第5話「カレーライス」
市場は活気に満ちていた。佐藤は露店を回りながら、目を輝かせていた。
「米がある! ターメリックに、クミン、コリアンダー……これならカレーが作れる!」
佐藤は財布の中身を確認した。アーネストから支給された生活費は、質素に暮らせば十分な額だ。
「よーし、異世界でカレーライスを作るぞ!」
異世界転生モノでは、カレーライスは鉄板の展開だった。誰もが美味しいと言って、一気に広まるはずだ。
「佐藤さん、何を買ってるの?」
振り返ると、マリエルとセシリアが立っている。
「お嬢様、今日は市場の視察ですよ」
「でも、セシリア。佐藤さん、なんだかすごく楽しそう」
佐藤は得意げに説明した。
「カレーライスという、とっても美味しい料理を作ります! ご馳走させていただきますよ」
セシリアは怪訝な顔をしたが、マリエルは「面白そう」と目を輝かせた。
夕方、佐藤は張り切って調理を始めた。
「米を研いで……って、なんか硬いな」
米は想像以上に硬く、水に浸しても変化が少ない。
「まあいいか。スパイスを炒めて……よし!」
出来上がったカレーライスは、見た目は及第点だった。
「できました! 召し上がってください!」
マリエルは興味津々で一口。そして、困ったような表情を浮かべた。
「あの……これが美味しいものなんですか?」
「え?」
佐藤も一口食べて、絶望した。米は芯が残って硬く、スパイスの配合は完全に失敗していた。香りは強いのに旨味がなく、ただ辛いだけの味。
「申し訳ありません……」
「いえ、佐藤さんの故郷ではこれが美味しいんですよね? きっと、私たちの味覚が……」
マリエルは優しく言おうとしたが、その時、料理長が部屋に入ってきた。
「失礼します。この匂いは?」
事情を説明すると、料理長は頷いた。
「なるほど。米は最近、南方から入ってきた穀物です。まだ原種に近く、品種改良は始まったばかり。香辛料も同様で、適切な配合は研究中です」
「それじゃあ、私の知ってるカレーライスは……」
「数百年、いや千年単位で改良された食材と、代々受け継がれてきた技術の結晶なのでしょう」
佐藤は愕然とした。カレーライスは、品種改良された米と、何世代もの料理人が研究したスパイスの配合があって、初めて美味しくなる料理だったのだ。

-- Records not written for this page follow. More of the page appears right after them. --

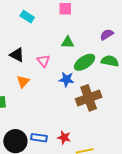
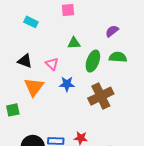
green ellipse: (85, 62) -> (93, 61), turned -30
blue star: (67, 79) -> (67, 84), moved
orange triangle: (23, 82) -> (34, 87), size x1.5

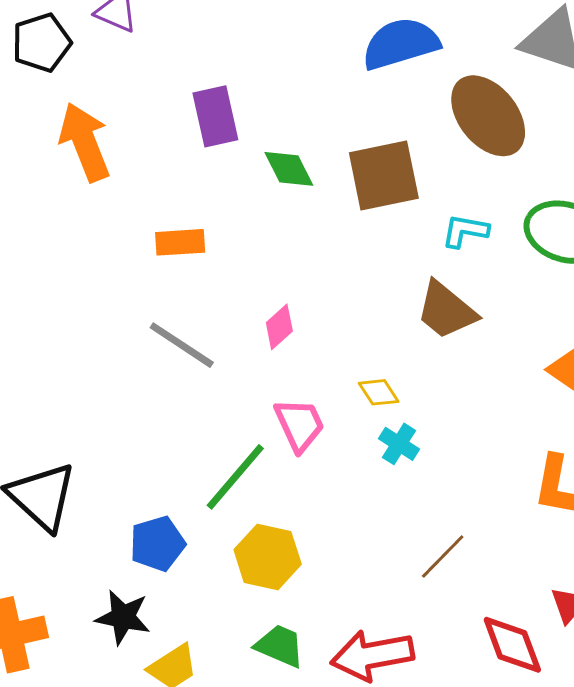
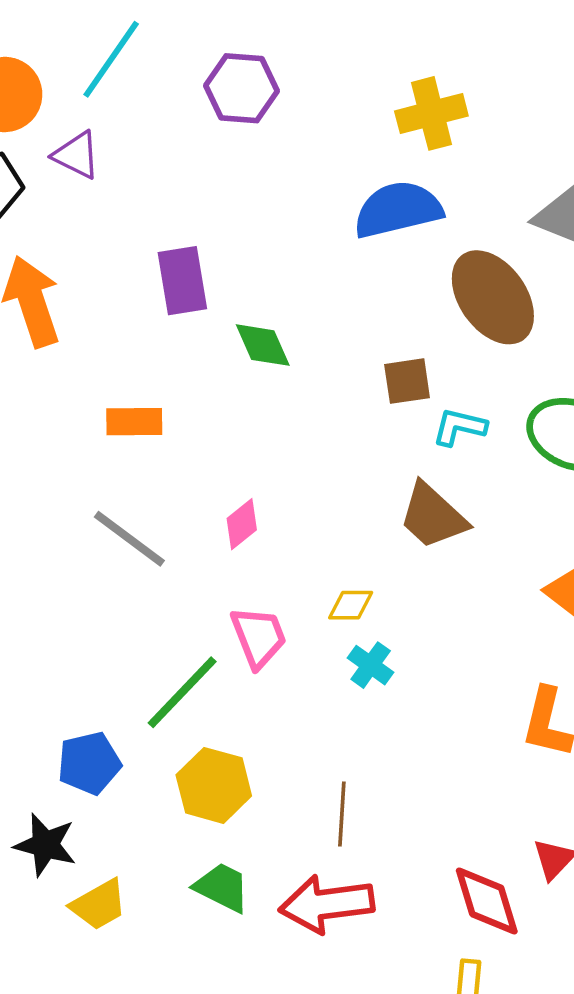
brown square: (384, 176) -> (407, 381), moved, size x0.6
yellow diamond: (379, 392) -> (351, 605), turned -60
brown line: (443, 556) -> (342, 814), moved, turned -44

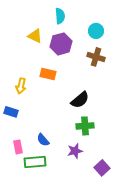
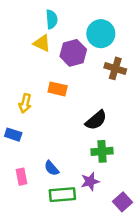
cyan semicircle: (60, 16) -> (52, 19), moved
cyan circle: (96, 31) -> (101, 34), moved, size x1.5
green rectangle: (35, 162) -> (62, 195), moved

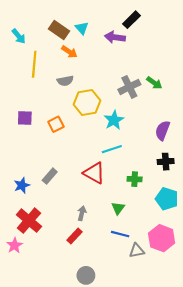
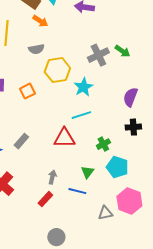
red triangle: (94, 173) -> (64, 138), turned -30
green cross: (135, 179) -> (103, 144), turned -32
cyan pentagon: (167, 199) -> (117, 167), moved
blue line: (120, 234) -> (77, 191), moved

「私の世界では、誰でも美味しく作れると思ってました……」
「それは、誰かが苦労して地ならしをした後の話でしょう」
料理長の言葉に、マリエルが小さく笑った。
「でも、佐藤さんがご馳走だと思ってた料理を食べられて、良かったです」
その優しい言葉が、より一層佐藤の心に突き刺さった。異世界に持ち込める「知識」とは、本当は何なのか。ただレシピを知っているだけでは、美味しい料理は作れないのだ。
「次は……」
「次は私たちの料理を覚えてみては?」料理長が提案した。「基本から始めれば、きっと上手くいきますよ」
佐藤は深くため息をついた。異世界転生者だからといって、簡単に物事を成し遂げられるわけではない。それは料理に限らず、全てに言えることなのかもしれない。